* _Description of the task_
Word for word, restate the lines from the start of the data down to the line with "Pour assurer la", both included.

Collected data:

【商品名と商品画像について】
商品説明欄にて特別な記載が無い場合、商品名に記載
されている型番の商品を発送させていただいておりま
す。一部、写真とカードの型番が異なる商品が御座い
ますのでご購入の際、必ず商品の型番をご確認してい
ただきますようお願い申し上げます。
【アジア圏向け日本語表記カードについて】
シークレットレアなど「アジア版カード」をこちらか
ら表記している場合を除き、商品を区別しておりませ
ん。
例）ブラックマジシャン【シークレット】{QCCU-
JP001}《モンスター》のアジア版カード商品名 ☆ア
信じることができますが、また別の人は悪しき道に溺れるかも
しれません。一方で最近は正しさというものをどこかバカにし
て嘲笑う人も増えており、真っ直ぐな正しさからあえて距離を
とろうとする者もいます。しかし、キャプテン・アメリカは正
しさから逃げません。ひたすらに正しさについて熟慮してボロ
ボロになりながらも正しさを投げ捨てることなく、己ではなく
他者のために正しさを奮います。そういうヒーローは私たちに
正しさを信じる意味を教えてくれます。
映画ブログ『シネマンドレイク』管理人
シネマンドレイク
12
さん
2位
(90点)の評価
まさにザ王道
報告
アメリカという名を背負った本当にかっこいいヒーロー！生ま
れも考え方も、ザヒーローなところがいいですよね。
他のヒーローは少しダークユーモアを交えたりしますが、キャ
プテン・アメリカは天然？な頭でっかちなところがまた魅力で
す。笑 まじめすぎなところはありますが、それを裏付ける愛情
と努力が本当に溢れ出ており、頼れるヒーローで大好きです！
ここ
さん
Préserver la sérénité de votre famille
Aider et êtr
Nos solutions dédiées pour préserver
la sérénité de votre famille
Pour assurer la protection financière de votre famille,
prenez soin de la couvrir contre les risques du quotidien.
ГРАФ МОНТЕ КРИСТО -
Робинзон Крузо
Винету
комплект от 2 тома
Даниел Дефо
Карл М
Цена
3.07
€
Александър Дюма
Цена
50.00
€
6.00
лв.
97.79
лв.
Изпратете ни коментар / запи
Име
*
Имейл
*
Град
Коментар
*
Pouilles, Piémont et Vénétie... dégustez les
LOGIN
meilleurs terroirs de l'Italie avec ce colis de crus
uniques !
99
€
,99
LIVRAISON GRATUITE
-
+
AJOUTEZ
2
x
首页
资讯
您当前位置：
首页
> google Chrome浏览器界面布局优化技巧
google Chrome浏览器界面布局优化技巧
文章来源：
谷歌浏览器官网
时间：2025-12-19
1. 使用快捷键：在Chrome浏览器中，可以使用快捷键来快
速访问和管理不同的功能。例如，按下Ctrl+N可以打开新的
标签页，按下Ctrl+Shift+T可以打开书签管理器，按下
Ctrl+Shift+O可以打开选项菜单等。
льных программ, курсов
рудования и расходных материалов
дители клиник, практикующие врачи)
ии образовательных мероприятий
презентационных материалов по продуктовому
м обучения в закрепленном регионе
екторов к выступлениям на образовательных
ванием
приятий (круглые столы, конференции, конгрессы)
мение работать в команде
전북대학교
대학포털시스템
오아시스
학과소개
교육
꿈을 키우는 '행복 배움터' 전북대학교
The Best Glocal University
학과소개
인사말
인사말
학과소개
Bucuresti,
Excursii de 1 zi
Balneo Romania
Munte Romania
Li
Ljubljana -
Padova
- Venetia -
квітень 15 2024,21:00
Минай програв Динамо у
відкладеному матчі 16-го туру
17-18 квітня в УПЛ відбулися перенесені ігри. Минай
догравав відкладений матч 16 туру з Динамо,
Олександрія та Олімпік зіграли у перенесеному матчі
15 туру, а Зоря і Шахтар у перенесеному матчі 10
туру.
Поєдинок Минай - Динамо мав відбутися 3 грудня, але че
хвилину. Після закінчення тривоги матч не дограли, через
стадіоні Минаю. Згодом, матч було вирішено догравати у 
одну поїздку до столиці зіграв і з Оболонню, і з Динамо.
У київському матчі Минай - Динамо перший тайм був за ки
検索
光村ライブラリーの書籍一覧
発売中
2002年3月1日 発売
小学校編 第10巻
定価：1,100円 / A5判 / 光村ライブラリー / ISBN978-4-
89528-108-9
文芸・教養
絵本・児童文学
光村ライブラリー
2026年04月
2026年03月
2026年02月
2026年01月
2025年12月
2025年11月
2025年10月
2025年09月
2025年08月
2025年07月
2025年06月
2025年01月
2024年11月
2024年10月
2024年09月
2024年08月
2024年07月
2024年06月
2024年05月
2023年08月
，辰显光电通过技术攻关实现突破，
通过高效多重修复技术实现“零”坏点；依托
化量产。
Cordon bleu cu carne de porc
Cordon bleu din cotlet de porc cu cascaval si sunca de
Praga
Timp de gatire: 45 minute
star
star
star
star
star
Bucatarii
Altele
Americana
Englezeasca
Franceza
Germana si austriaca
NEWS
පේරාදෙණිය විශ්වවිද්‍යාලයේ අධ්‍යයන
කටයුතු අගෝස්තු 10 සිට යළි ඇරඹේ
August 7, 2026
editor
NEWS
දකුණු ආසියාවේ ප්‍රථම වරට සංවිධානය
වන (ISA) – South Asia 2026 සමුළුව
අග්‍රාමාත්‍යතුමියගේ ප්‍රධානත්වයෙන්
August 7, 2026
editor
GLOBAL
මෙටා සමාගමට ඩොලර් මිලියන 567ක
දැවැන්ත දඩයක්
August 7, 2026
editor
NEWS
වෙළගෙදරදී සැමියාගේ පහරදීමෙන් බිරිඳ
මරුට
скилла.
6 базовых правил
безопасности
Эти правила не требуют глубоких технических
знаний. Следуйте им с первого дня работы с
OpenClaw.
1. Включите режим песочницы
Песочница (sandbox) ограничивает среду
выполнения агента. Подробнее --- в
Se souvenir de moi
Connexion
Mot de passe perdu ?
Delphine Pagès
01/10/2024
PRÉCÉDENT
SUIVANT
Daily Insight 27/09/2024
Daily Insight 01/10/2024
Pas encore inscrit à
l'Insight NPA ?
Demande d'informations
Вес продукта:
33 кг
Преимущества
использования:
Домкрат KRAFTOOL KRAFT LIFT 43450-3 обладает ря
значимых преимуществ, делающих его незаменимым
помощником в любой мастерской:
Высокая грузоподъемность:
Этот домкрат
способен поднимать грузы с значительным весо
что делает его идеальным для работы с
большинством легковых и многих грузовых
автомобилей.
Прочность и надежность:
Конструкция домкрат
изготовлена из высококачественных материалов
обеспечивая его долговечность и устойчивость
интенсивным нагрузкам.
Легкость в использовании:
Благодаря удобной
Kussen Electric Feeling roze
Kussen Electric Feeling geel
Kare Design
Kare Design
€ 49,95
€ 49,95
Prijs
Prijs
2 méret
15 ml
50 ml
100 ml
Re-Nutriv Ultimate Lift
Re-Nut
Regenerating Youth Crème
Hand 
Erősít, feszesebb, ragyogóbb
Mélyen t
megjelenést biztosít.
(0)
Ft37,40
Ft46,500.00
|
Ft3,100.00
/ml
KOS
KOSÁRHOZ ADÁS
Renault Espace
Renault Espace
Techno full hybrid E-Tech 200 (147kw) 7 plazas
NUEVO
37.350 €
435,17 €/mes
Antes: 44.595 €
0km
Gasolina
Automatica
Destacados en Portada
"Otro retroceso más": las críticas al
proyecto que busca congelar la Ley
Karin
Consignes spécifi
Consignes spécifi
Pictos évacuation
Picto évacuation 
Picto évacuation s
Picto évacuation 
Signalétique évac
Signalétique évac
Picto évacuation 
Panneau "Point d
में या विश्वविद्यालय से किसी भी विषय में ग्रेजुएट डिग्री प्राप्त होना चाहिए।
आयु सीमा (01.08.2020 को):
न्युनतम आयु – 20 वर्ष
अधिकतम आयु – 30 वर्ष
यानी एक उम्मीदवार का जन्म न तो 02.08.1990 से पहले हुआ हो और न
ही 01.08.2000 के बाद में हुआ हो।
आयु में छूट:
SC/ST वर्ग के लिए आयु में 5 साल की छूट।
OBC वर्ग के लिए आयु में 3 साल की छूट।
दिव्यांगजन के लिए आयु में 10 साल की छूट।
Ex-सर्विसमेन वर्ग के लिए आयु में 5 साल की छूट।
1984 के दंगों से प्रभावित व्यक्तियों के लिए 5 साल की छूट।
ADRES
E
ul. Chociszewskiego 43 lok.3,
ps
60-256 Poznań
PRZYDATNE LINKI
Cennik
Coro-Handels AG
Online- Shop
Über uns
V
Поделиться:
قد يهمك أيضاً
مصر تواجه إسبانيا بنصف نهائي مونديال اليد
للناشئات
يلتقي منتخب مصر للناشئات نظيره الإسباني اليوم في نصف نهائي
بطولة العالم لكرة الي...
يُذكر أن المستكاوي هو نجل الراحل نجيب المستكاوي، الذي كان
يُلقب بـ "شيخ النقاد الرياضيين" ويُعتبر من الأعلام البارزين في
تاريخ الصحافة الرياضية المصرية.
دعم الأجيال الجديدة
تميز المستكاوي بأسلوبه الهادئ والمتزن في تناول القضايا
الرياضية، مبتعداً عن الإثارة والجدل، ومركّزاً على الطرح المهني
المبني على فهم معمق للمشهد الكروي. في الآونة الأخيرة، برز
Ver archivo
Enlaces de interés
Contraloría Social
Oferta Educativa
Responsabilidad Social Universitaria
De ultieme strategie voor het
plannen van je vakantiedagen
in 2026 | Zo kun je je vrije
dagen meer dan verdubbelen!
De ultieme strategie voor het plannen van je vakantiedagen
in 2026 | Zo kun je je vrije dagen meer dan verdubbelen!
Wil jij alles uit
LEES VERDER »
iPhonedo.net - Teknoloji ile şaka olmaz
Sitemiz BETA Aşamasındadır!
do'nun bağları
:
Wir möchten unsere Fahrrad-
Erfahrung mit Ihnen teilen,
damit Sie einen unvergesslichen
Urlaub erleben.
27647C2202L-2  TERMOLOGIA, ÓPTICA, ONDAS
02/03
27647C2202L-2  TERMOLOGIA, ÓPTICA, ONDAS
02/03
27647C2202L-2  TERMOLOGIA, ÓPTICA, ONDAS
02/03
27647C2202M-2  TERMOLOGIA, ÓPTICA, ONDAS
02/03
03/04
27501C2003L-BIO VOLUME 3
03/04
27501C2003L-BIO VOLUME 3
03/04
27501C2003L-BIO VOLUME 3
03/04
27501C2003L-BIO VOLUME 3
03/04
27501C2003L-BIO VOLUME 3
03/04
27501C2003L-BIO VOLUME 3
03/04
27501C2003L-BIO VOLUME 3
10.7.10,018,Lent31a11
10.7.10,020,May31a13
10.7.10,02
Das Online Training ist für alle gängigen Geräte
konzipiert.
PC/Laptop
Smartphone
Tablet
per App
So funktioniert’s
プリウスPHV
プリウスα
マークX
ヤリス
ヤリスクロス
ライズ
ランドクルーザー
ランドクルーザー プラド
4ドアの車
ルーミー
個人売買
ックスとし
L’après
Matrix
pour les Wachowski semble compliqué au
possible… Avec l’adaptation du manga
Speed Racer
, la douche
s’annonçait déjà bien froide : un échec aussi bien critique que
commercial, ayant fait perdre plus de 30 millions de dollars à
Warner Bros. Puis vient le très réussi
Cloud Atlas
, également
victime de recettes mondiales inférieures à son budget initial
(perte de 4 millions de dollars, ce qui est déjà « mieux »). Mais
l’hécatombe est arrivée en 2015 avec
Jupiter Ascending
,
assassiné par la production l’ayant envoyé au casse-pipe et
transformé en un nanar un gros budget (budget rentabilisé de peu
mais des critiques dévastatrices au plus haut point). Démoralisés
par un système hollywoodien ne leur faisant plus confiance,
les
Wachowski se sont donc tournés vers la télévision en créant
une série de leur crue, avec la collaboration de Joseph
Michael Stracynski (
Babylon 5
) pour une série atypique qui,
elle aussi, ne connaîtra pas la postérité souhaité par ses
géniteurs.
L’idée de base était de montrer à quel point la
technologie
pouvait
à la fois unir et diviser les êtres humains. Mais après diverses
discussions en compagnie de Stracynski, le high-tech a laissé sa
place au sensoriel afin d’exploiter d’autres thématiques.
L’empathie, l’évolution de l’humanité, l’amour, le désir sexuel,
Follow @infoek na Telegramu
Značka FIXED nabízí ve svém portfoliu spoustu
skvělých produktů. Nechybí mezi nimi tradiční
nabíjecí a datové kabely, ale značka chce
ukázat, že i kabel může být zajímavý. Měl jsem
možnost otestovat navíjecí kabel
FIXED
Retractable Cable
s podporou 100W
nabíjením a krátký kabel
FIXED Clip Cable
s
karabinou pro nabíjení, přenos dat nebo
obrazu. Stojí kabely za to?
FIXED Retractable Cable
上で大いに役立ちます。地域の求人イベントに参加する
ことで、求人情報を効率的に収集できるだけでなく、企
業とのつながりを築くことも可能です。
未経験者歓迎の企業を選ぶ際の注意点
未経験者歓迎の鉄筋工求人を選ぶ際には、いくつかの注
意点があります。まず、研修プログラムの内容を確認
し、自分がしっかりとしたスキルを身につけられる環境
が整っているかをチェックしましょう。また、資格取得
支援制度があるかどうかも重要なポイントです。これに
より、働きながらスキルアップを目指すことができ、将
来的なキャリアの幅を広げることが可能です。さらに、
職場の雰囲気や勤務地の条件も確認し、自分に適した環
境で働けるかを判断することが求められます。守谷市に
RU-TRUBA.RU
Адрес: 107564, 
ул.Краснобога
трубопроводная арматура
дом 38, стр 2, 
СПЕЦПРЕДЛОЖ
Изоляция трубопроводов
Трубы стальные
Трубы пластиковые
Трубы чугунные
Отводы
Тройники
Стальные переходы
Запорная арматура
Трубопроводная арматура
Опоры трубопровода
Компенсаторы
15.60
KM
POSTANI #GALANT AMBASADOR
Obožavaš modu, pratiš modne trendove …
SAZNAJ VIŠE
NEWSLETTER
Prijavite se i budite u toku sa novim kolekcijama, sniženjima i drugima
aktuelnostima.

* _Task solution_
【商品名と商品画像について】
商品説明欄にて特別な記載が無い場合、商品名に記載
されている型番の商品を発送させていただいておりま
す。一部、写真とカードの型番が異なる商品が御座い
ますのでご購入の際、必ず商品の型番をご確認してい
ただきますようお願い申し上げます。
【アジア圏向け日本語表記カードについて】
シークレットレアなど「アジア版カード」をこちらか
ら表記している場合を除き、商品を区別しておりませ
ん。
例）ブラックマジシャン【シークレット】{QCCU-
JP001}《モンスター》のアジア版カード商品名 ☆ア
信じることができますが、また別の人は悪しき道に溺れるかも
しれません。一方で最近は正しさというものをどこかバカにし
て嘲笑う人も増えており、真っ直ぐな正しさからあえて距離を
とろうとする者もいます。しかし、キャプテン・アメリカは正
しさから逃げません。ひたすらに正しさについて熟慮してボロ
ボロになりながらも正しさを投げ捨てることなく、己ではなく
他者のために正しさを奮います。そういうヒーローは私たちに
正しさを信じる意味を教えてくれます。
映画ブログ『シネマンドレイク』管理人
シネマンドレイク
12
さん
2位
(90点)の評価
まさにザ王道
報告
アメリカという名を背負った本当にかっこいいヒーロー！生ま
れも考え方も、ザヒーローなところがいいですよね。
他のヒーローは少しダークユーモアを交えたりしますが、キャ
プテン・アメリカは天然？な頭でっかちなところがまた魅力で
す。笑 まじめすぎなところはありますが、それを裏付ける愛情
と努力が本当に溢れ出ており、頼れるヒーローで大好きです！
ここ
さん
Préserver la sérénité de votre famille
Aider et êtr
Nos solutions dédiées pour préserver
la sérénité de votre famille
Pour assurer la protection financière de votre famille,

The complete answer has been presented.